Erdin Ciplak: Also: Meine Haupthilfsmittel auf einem Smartphone oder Computer sind erstmal eine Vergrößerungssoftware und halt ein Screenreader, also Zoom auf dem iPhone, das heißt einfach so, und Voice Over und damit decke ich eigentlich ganz, ganz viel ab. Also: Ich habe vorher zum Beispiel noch elektronische Leselupen gehabt und das sind auch so fünf, sechs Zoll-Displays mit einer Kamera verbaut, aber die Smartphones sind mittlerweile so gut geworden, dass ich so etwas gar nicht mehr habe und es gab mal die Idee, das hatte ich leider nur zum Test, eines elektronischen Fernglases, oder ein Monokular, was aber digital war.
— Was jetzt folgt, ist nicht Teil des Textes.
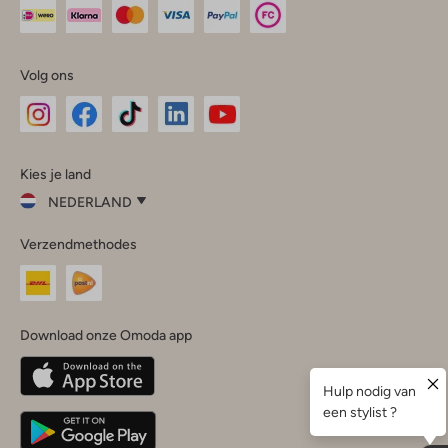
Volg ons
Omoda
Omoda
Omoda
Omoda
Omoda
Kies je land
Instagram
Facebook
TikTok
LinkedIn
YouTube
NEDERLAND
Kies
Verzendmethodes
je
Sluit
land
Nederland
België
(Nederlands)
Download onze Omoda app
Belgique
(Français)
Deutschland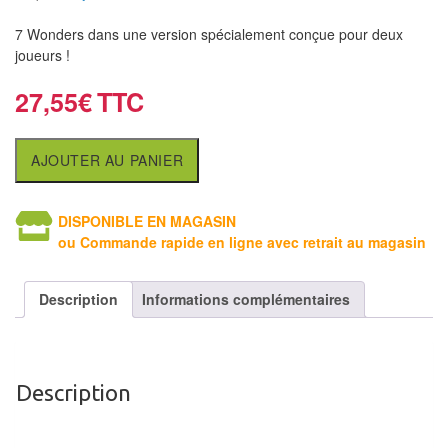
air
7 Wonders dans une version spécialement conçue pour deux
Pendules
joueurs !
27,55
€
Echiquier
pour
aveugles
AJOUTER AU PANIER
Logiciels
DISPONIBLE EN MAGASIN
d'échecs
ou Commande rapide en ligne avec retrait au magasin
Livres
en
Description
Informations complémentaires
anglais
Livres
en
Description
français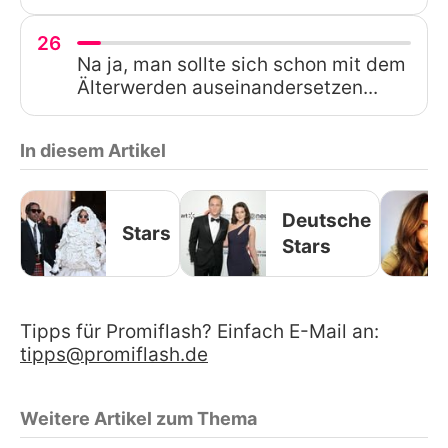
26
Na ja, man sollte sich schon mit dem
Älterwerden auseinandersetzen...
In diesem Artikel
Deutsche
Stars
Stars
Tipps für Promiflash? Einfach E-Mail an:
tipps@promiflash.de
Weitere Artikel zum Thema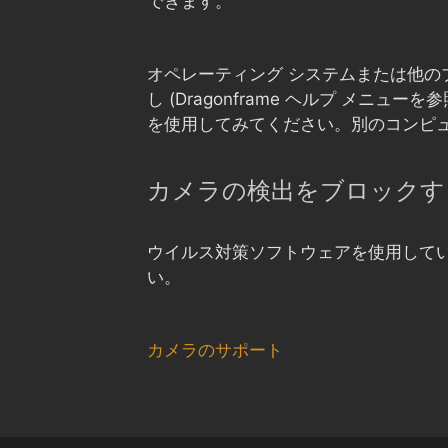
できます。
オペレーティング システムまたは他のプ
し (Dragonframe ヘルプ メ
を使用してみてください。別のコンピ
カメラの検出をブロックす
ウイルス対策ソフトウェアを使用している
い。
カメラのサポート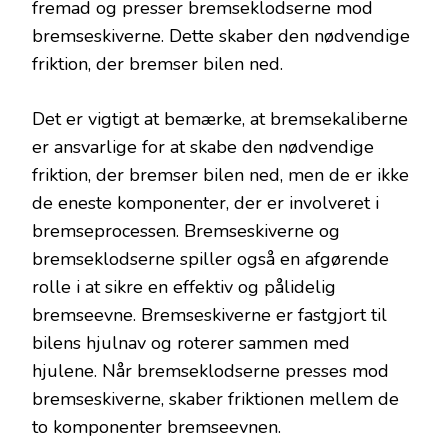
fremad og presser bremseklodserne mod
bremseskiverne. Dette skaber den nødvendige
friktion, der bremser bilen ned.
Det er vigtigt at bemærke, at bremsekaliberne
er ansvarlige for at skabe den nødvendige
friktion, der bremser bilen ned, men de er ikke
de eneste komponenter, der er involveret i
bremseprocessen. Bremseskiverne og
bremseklodserne spiller også en afgørende
rolle i at sikre en effektiv og pålidelig
bremseevne. Bremseskiverne er fastgjort til
bilens hjulnav og roterer sammen med
hjulene. Når bremseklodserne presses mod
bremseskiverne, skaber friktionen mellem de
to komponenter bremseevnen.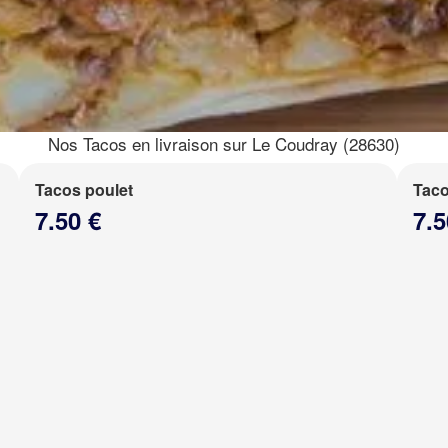
Nos Tacos en livraison sur Le Coudray (28630)
Tacos poulet
Taco
7.50 €
7.5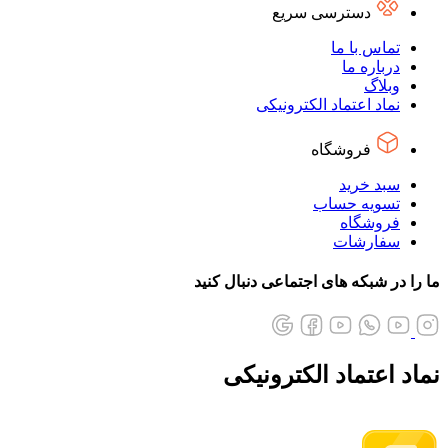
دسترسی سریع
تماس با ما
درباره ما
وبلاگ
نماد اعتماد الکترونیکی
فروشگاه
سبد خرید
تسویه حساب
فروشگاه
سفارشات
ما را در شبکه های اجتماعی دنبال کنید
نماد اعتماد الکترونیکی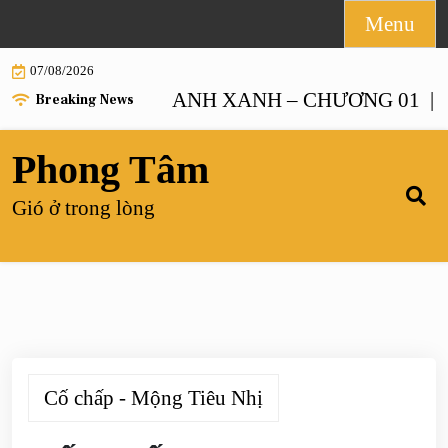
Skip
Menu
to
07/08/2026
content
 TƯỞNG CHANH XANH – CHƯƠNG 01 |
MỘNG
Breaking News
Phong Tâm
Gió ở trong lòng
Cố chấp - Mộng Tiêu Nhị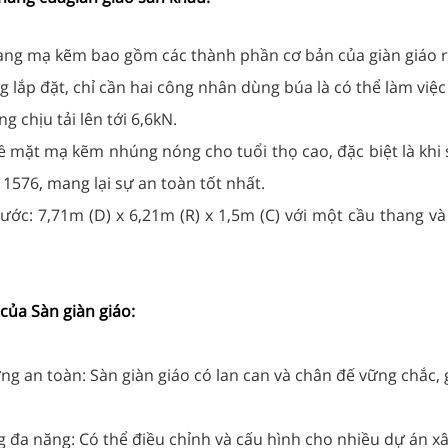
ang mạ kẽm bao gồm các thành phần cơ bản của giàn giáo ri
 lắp đặt, chỉ cần hai công nhân dùng búa là có thể làm việc
g chịu tải lên tới 6,6kN.
bề mặt mạ kẽm nhúng nóng cho tuổi thọ cao, đặc biệt là kh
1576, mang lại sự an toàn tốt nhất.
hước: 7,71m (D) x 6,21m (R) x 1,5m (C) với một cầu thang v
của Sàn giàn giáo:
ng an toàn: Sàn giàn giáo có lan can và chân đế vững chắc, 
 đa năng: Có thể điều chỉnh và cấu hình cho nhiều dự án x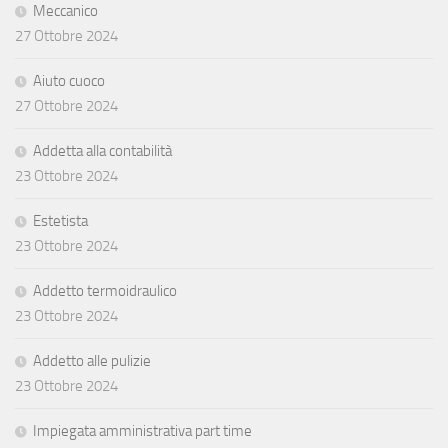
Meccanico
27 Ottobre 2024
Aiuto cuoco
27 Ottobre 2024
Addetta alla contabilità
23 Ottobre 2024
Estetista
23 Ottobre 2024
Addetto termoidraulico
23 Ottobre 2024
Addetto alle pulizie
23 Ottobre 2024
Impiegata amministrativa part time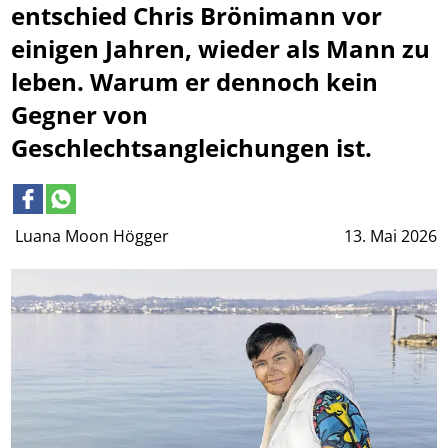
entschied Chris Brönimann vor
einigen Jahren, wieder als Mann zu
leben. Warum er dennoch kein
Gegner von
Geschlechtsangleichungen ist.
Luana Moon Högger
13. Mai 2026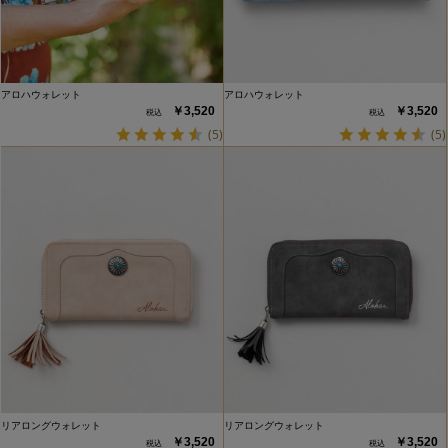
アロハウォレット
アロハウォレット
￥3,520
￥3,520
(5)
(5)
リアロングウォレット
リアロングウォレット
￥3,520
￥3,520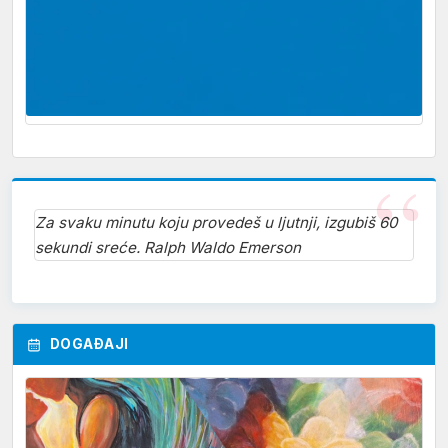
Za svaku minutu koju provedeš u ljutnji, izgubiš 60
sekundi sreće. Ralph Waldo Emerson
DOGAĐAJI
Ist leider nicht wirklich auf den Markt gekommen. Fand ich ein bisschen schade, aber dass man halt die Dinge nutzt, die ich nutze, und eine Braillezeile und so, was jetzt vielleicht die Zuhörer*innen interessiert, also: So etwas nutze ich gar nicht, weil die Blindenschrift oder die Brailleschrift habe ich zum Beispiel gar nicht gelernt aufgrund meines Restsehvermögens. Also: Läuft möglich alles über Sprache. Bei mir kann alles sprechen.
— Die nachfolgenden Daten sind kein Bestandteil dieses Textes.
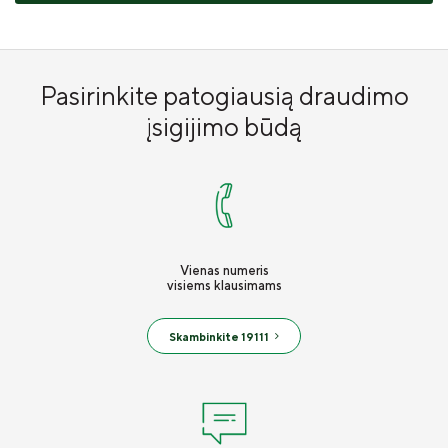
Pasirinkite patogiausią draudimo
įsigijimo būdą
Vienas numeris
visiems klausimams
Skambinkite 19111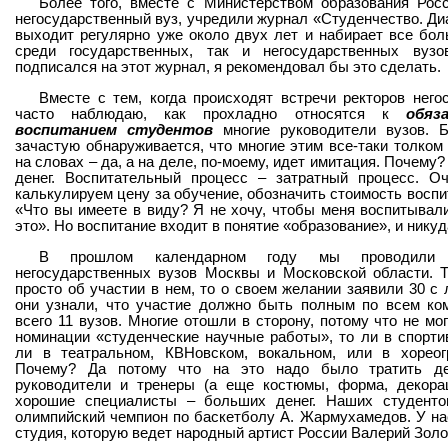
Более того, вместе с Министерством образования Рос
негосударственный вуз, учредили журнал «Студенчество. Диа
выходит регулярно уже около двух лет и набирает все бо
среди государственных, так и негосударственных вуз
подписался на этот журнал, я рекомендовал бы это сделать.
Вместе с тем, когда происходят встречи ректоров него
часто наблюдаю, как прохладно относятся к
обяз
воспитанием студентов
многие руководители вузов. Б
зачастую обнаруживается, что многие этим все-таки толком 
на словах – да, а на деле, по-моему, идет имитация. Почему?
денег. Воспитательный процесс – затратный процесс. О
калькулируем цену за обучение, обозначить стоимость воспи
«Что вы имеете в виду? Я не хочу, чтобы меня воспитывали
это». Но воспитание входит в понятие «образование», и никуда
В прошлом календарном году мы проводили Ф
негосударственных вузов Москвы и Московской области. Т
просто об участии в нем, то о своем желании заявили 30 с 
они узнали, что участие должно быть полным по всем ком
всего 11 вузов. Многие отошли в сторону, потому что не мо
номинации «студенческие научные работы», то ли в спорти
ли в театральном, КВНовском, вокальном, или в хореог
Почему? Да потому что на это надо было тратить де
руководители и тренеры (а еще костюмы, форма, декорац
хорошие специалисты – больших денег. Наших студентов
олимпийский чемпион по баскетболу А. Жармухамедов. У на
студия, которую ведет народный артист России Валерий Золо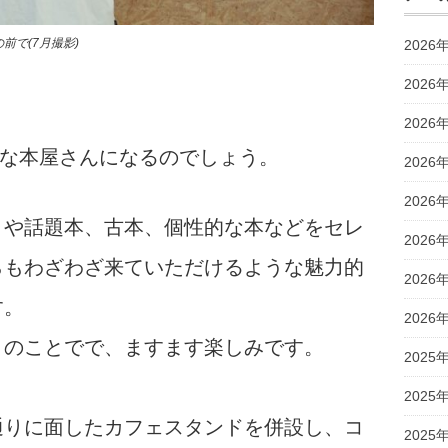
の前で(7月撮影)
2026
2026
2026
はどんな本屋さんになるのでしょう。
2026
2026
、や話題本、古本、個性的な本などをセレ
2026
らもわざわざ来ていただけるような魅力的
2026
す。
2026
とのことでで、ますます楽しみです。
2025
2025
通りに面したカフェスタンドを併設し、コ
2025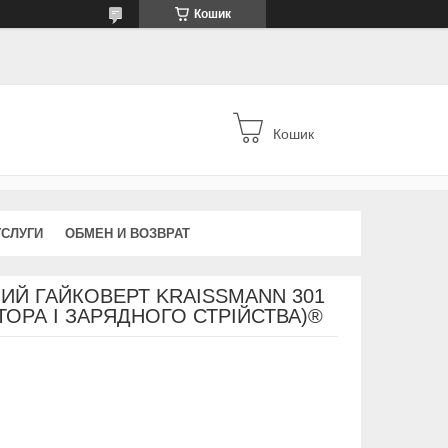
Кошик
Кошик
УСЛУГИ
ОБМЕН И ВОЗВРАТ
ИЙ ГАЙКОВЕРТ KRAISSMANN 301
ТОРА І ЗАРЯДНОГО СТРІЙСТВА)®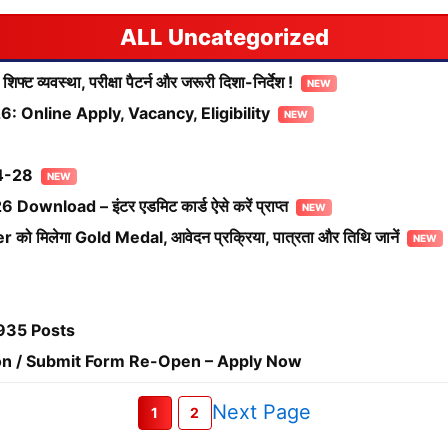
Uncategorized
व्यवस्था, परीक्षा पैटर्न और जरूरी दिशा-निर्देश !
 Online Apply, Vacancy, Eligibility
4-28
nload – इंटर एडमिट कार्ड ऐसे करें प्राप्त
को मिलेगा Gold Medal, आवेदन प्रक्रिया, पात्रता और तिथि जानें
935 Posts
on / Submit Form Re-Open – Apply Now
Next Page
1
2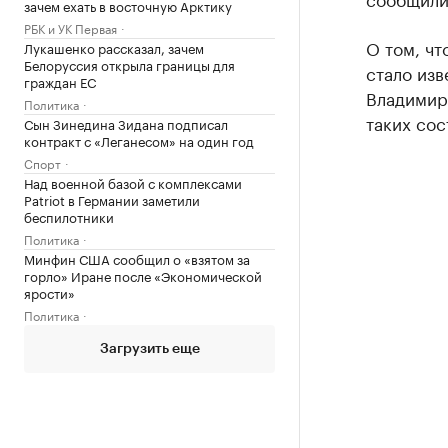
зачем ехать в восточную Арктику
РБК и УК Первая
О том, чт
Лукашенко рассказал, зачем
Белоруссия открыла границы для
стало изв
граждан ЕС
Владимира
Политика
таких сос
Сын Зинедина Зидана подписал
контракт с «Леганесом» на один год
Спорт
Над военной базой с комплексами
Patriot в Германии заметили
беспилотники
Политика
Минфин США сообщил о «взятом за
горло» Иране после «Экономической
ярости»
Политика
Загрузить еще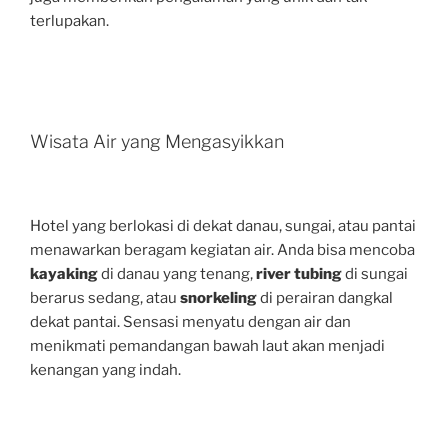
terlupakan.
Wisata Air yang Mengasyikkan
Hotel yang berlokasi di dekat danau, sungai, atau pantai
menawarkan beragam kegiatan air. Anda bisa mencoba
kayaking
di danau yang tenang,
river tubing
di sungai
berarus sedang, atau
snorkeling
di perairan dangkal
dekat pantai. Sensasi menyatu dengan air dan
menikmati pemandangan bawah laut akan menjadi
kenangan yang indah.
Dennis Bruder: Das alles hast du mir auch schon erzählt, dass ja eigentlich bei einer Seheinschränkung, die wirklich blinden Nutzern, die so spezielle Geräte wie eine Braillezeile nutzen, eigentlich ein relativ geringer Teil sind, sondern der Großteil wirklich eine mittlere bis starke Seheinschränkung einfach haben, so wie es bei dir ist. Das fand ich auch interessant. Das wusste ich gar nicht, weil oft in der digitalen Barrierefreiheit Menschen mit komplettem Sehverlust im Fokus stehen und der andere große Part fällt so ein bisschen ab, würde ich sagen.
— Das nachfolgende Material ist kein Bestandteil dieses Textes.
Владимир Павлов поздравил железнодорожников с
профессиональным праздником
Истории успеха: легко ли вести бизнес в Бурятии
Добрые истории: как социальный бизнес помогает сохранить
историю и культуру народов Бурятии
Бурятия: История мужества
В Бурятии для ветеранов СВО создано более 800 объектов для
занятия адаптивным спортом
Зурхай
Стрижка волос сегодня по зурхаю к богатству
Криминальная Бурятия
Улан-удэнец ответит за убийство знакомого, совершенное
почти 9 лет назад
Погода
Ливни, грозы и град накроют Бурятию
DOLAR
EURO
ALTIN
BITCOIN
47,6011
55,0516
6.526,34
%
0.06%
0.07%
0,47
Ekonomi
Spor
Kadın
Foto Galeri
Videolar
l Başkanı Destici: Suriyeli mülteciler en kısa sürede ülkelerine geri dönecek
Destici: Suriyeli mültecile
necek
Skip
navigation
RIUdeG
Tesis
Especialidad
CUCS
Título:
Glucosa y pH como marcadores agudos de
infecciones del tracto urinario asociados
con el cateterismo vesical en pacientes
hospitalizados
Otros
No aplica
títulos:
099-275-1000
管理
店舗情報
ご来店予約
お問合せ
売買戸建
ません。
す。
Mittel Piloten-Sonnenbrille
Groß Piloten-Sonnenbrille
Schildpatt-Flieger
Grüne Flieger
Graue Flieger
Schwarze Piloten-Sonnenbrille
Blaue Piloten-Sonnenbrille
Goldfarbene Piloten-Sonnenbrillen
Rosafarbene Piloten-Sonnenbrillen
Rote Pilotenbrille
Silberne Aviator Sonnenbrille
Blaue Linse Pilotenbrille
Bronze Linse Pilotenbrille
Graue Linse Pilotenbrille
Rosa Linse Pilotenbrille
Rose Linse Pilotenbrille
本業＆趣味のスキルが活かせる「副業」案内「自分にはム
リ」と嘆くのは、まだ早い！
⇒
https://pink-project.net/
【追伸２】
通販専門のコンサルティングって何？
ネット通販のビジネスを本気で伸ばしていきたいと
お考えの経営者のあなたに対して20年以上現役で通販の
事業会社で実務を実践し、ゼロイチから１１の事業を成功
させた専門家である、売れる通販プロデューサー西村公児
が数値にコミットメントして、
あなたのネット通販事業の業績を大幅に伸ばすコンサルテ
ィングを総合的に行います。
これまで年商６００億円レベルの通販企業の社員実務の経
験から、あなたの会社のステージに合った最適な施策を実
Erdin Ciplak: Ja. Absolut. Du hast halt den Ganzblinden oder den Sehenden. Also: Da sieht man in den Apps zum Beispiel, dass diese vielleicht dann barrierefrei sind im Sinne von: Sind zugänglich mit dem Screenreader, haben dann aber nicht die Möglichkeit, den Text größer zu stellen oder zum Beispiel im sogenannten Dark-Mode oder was das Design der App einfach grauenhaft, also was über das System Schwierigkeiten damit haben und das ist also auch der Punkt: Man muss es sich so überlegen: Wenn man etwas barrierefreier macht, dann macht man das ja nicht nur barrierefrei für die jeweilige Gruppe von Menschen mit Behinderung, sondern man macht auch barrierefrei vielleicht, weiß ich nicht, für vielleicht ältere Menschen oder für Menschen, die vielleicht nicht so gut Deutsch können, sondern durch das gute Design der App relativ gut darüber navigieren können oder wie auch immer. Man muss halt immer nicht nur die jeweilige Behinderung sehen, wenn man das barrierefrei macht, sondern eigentlich immer überlegen: Man macht es immer für mehrere, ja, Gruppen von Menschen oder verschiedene Beeinträchtigungen gleichzeitig und das finde ich halt immer ganz wichtig, dass man das Ganzheitliche sehen sollte.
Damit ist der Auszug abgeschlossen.